Daijiworld Media Network - New Delhi
New Delhi, Apr 12: In a major development intensifying the legal troubles for the Congress-linked Associated Journals Limited (AJL), the Enforcement Directorate (ED) has initiated formal steps to take possession of properties worth Rs 661 crore. These properties, spread across Delhi, Mumbai, and Lucknow, had earlier been provisionally attached as part of an ongoing money laundering investigation.
An ED official confirmed on Saturday that notices were sent to property registrars in all three cities. In the national capital, possession notices were visibly pasted on the walls of AJL's iconic premises at 5A, Bahadur Shah Zafar Marg—a central hub for several media organizations.

The notices were issued under Section 8 of the Prevention of Money Laundering Act (PMLA), 2002, and as per Rule 5(1) of the 2013 rules governing the seizure of confirmed attached properties.
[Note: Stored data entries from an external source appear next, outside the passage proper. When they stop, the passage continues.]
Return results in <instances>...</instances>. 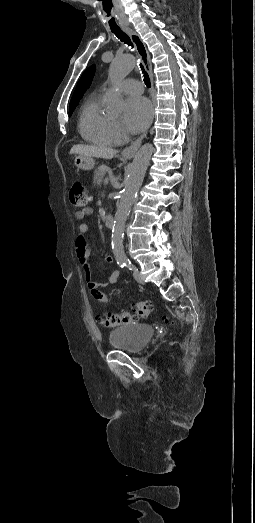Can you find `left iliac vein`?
<instances>
[{
	"label": "left iliac vein",
	"instance_id": "left-iliac-vein-1",
	"mask_svg": "<svg viewBox=\"0 0 255 523\" xmlns=\"http://www.w3.org/2000/svg\"><path fill=\"white\" fill-rule=\"evenodd\" d=\"M133 276L135 278V280L138 282V283H141V284H144V279L143 277L141 276L139 270L135 269L134 272H133Z\"/></svg>",
	"mask_w": 255,
	"mask_h": 523
}]
</instances>
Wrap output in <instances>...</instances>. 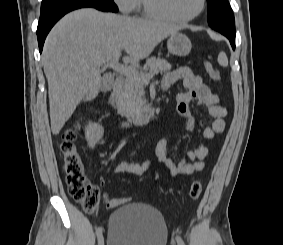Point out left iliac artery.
I'll return each instance as SVG.
<instances>
[{"label":"left iliac artery","instance_id":"obj_1","mask_svg":"<svg viewBox=\"0 0 283 245\" xmlns=\"http://www.w3.org/2000/svg\"><path fill=\"white\" fill-rule=\"evenodd\" d=\"M176 241H177L178 245H185L184 241L182 240V238L180 236L176 237Z\"/></svg>","mask_w":283,"mask_h":245}]
</instances>
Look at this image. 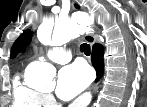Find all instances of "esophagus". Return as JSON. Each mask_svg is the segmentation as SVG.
<instances>
[{
	"instance_id": "obj_1",
	"label": "esophagus",
	"mask_w": 147,
	"mask_h": 107,
	"mask_svg": "<svg viewBox=\"0 0 147 107\" xmlns=\"http://www.w3.org/2000/svg\"><path fill=\"white\" fill-rule=\"evenodd\" d=\"M84 39L87 43H89L90 45H93L96 42V39L94 38V36L90 33L85 34L84 35Z\"/></svg>"
}]
</instances>
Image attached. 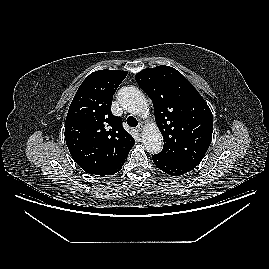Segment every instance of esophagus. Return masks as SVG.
<instances>
[{"instance_id":"obj_1","label":"esophagus","mask_w":269,"mask_h":269,"mask_svg":"<svg viewBox=\"0 0 269 269\" xmlns=\"http://www.w3.org/2000/svg\"><path fill=\"white\" fill-rule=\"evenodd\" d=\"M143 128H144L143 123H139V125L137 126L136 129H137L138 132H141L143 130Z\"/></svg>"}]
</instances>
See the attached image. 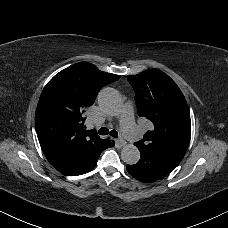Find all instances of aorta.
<instances>
[{"label": "aorta", "mask_w": 228, "mask_h": 228, "mask_svg": "<svg viewBox=\"0 0 228 228\" xmlns=\"http://www.w3.org/2000/svg\"><path fill=\"white\" fill-rule=\"evenodd\" d=\"M98 104L105 113L114 116L122 108V99L118 91L107 87L99 92ZM121 159L126 164L134 165L140 160V151L135 145L126 144L121 150Z\"/></svg>", "instance_id": "obj_1"}]
</instances>
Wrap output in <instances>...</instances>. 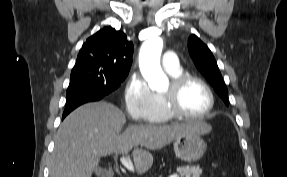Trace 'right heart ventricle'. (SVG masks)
<instances>
[{
    "label": "right heart ventricle",
    "instance_id": "1",
    "mask_svg": "<svg viewBox=\"0 0 287 177\" xmlns=\"http://www.w3.org/2000/svg\"><path fill=\"white\" fill-rule=\"evenodd\" d=\"M167 73L172 79L183 74L180 67L176 71H167ZM154 99L155 105L150 121L155 123H165L171 120L173 116L167 111L162 95L154 94Z\"/></svg>",
    "mask_w": 287,
    "mask_h": 177
}]
</instances>
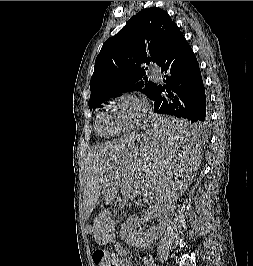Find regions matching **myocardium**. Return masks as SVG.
Wrapping results in <instances>:
<instances>
[{
  "label": "myocardium",
  "instance_id": "obj_1",
  "mask_svg": "<svg viewBox=\"0 0 253 266\" xmlns=\"http://www.w3.org/2000/svg\"><path fill=\"white\" fill-rule=\"evenodd\" d=\"M121 100H132L135 101L138 105H139V112L138 114L135 116V118L132 120V122L127 125L125 128H123L122 130L115 132L114 134L111 135H103L100 131H99V119L100 116L102 114V112L109 106L121 101ZM149 112V102L148 100L141 94L139 93H135V92H125L122 93L116 97H114L113 99H111L110 101H108L107 103H105L100 110L97 113L96 116V120H95V130L97 132V134L100 137L103 138H112V137H116L119 136L121 134H124L130 130H132L133 128H135L136 126H138L148 115Z\"/></svg>",
  "mask_w": 253,
  "mask_h": 266
}]
</instances>
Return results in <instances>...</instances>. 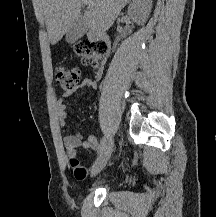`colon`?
<instances>
[{"instance_id":"5ec220e1","label":"colon","mask_w":216,"mask_h":217,"mask_svg":"<svg viewBox=\"0 0 216 217\" xmlns=\"http://www.w3.org/2000/svg\"><path fill=\"white\" fill-rule=\"evenodd\" d=\"M107 51V45L104 42L83 41L75 44L74 52L79 56L85 65H94L98 55ZM56 81L64 90H72L80 79V71L77 68L59 67L55 71ZM74 169L75 176H80L82 171L79 168L77 159L70 160Z\"/></svg>"}]
</instances>
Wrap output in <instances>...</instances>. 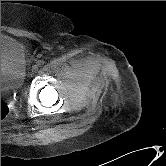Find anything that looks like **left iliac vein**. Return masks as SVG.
Returning <instances> with one entry per match:
<instances>
[{"mask_svg": "<svg viewBox=\"0 0 166 166\" xmlns=\"http://www.w3.org/2000/svg\"><path fill=\"white\" fill-rule=\"evenodd\" d=\"M37 69H38V66H37V65H34V66L32 67V71H33V72H36Z\"/></svg>", "mask_w": 166, "mask_h": 166, "instance_id": "1", "label": "left iliac vein"}]
</instances>
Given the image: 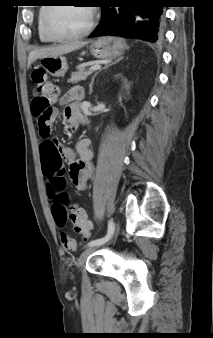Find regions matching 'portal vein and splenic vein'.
Listing matches in <instances>:
<instances>
[{
	"label": "portal vein and splenic vein",
	"mask_w": 213,
	"mask_h": 338,
	"mask_svg": "<svg viewBox=\"0 0 213 338\" xmlns=\"http://www.w3.org/2000/svg\"><path fill=\"white\" fill-rule=\"evenodd\" d=\"M100 68H101V66L98 65V64H96V65L91 66V67H90V70H91V71H94V70H98V69H100Z\"/></svg>",
	"instance_id": "1"
}]
</instances>
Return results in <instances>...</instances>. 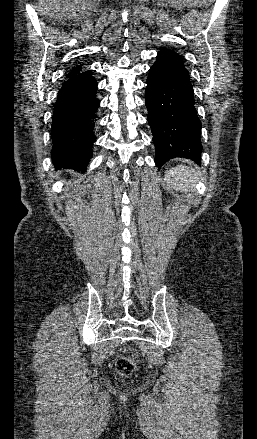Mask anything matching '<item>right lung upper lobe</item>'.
Wrapping results in <instances>:
<instances>
[{
    "label": "right lung upper lobe",
    "instance_id": "1",
    "mask_svg": "<svg viewBox=\"0 0 257 439\" xmlns=\"http://www.w3.org/2000/svg\"><path fill=\"white\" fill-rule=\"evenodd\" d=\"M81 67L78 65L77 67H75L69 75H67V78H70L78 73H80Z\"/></svg>",
    "mask_w": 257,
    "mask_h": 439
}]
</instances>
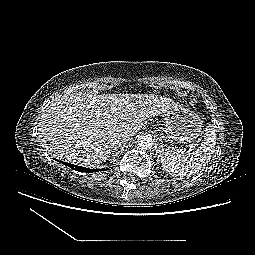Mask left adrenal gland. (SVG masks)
I'll return each instance as SVG.
<instances>
[{
  "instance_id": "a2214340",
  "label": "left adrenal gland",
  "mask_w": 255,
  "mask_h": 255,
  "mask_svg": "<svg viewBox=\"0 0 255 255\" xmlns=\"http://www.w3.org/2000/svg\"><path fill=\"white\" fill-rule=\"evenodd\" d=\"M160 147H163V143L161 142V146ZM159 152H161L160 151V148H159ZM158 153V152H157ZM157 155V154H156ZM160 155H158V157H159Z\"/></svg>"
}]
</instances>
The ED action comes in the wake of evidence pointing to the possession and utilization of proceeds of crime amounting to ?988 crore.
In Mumbai, the crackdown extended to Herald House in Bandra (East), where Jindal South West Projects Limited currently occupies the 7th, 8th, and 9th floors. The company has now been instructed to direct all monthly rent or lease payments to the ED.
Meanwhile in Lucknow, similar notices were posted at a property located on 1, Bisheshwar Nath Road, further marking the agency’s aggressive move to take control of assets tied to the case.
The roots of this high-profile probe trace back to 2021, stemming from a 2014 private complaint by BJP leader Subramanian Swamy. That complaint accused top Congress leaders—including Sonia Gandhi, Rahul Gandhi, the late Motilal Vohra, the late Oscar Fernandes, Suman Dubey, and Sam Pitroda—of orchestrating a criminal conspiracy to illegally acquire valuable AJL assets through Young Indian, a company they reportedly control.
According to the ED, Young Indian acquired AJL’s assets, allegedly valued at over Rs 2,000 crore, for just Rs 50 lakh—triggering suspicions of deliberate undervaluation. Investigators further claimed that the properties were used to generate illicit income, citing bogus donations (Rs 18 crore), advance rents (Rs 38 crore), and fake advertisement revenues (Rs 29 crore).
The case has endured numerous legal challenges but has been allowed to proceed by both the Delhi High Court and the Supreme Court. The ED maintains that it has gathered substantial evidence, including incriminating documents obtained through raids, that support the allegations of large-scale financial misconduct.
The latest possession move marks a significant escalation in what has become one of the most closely watched political investigations in recent memory.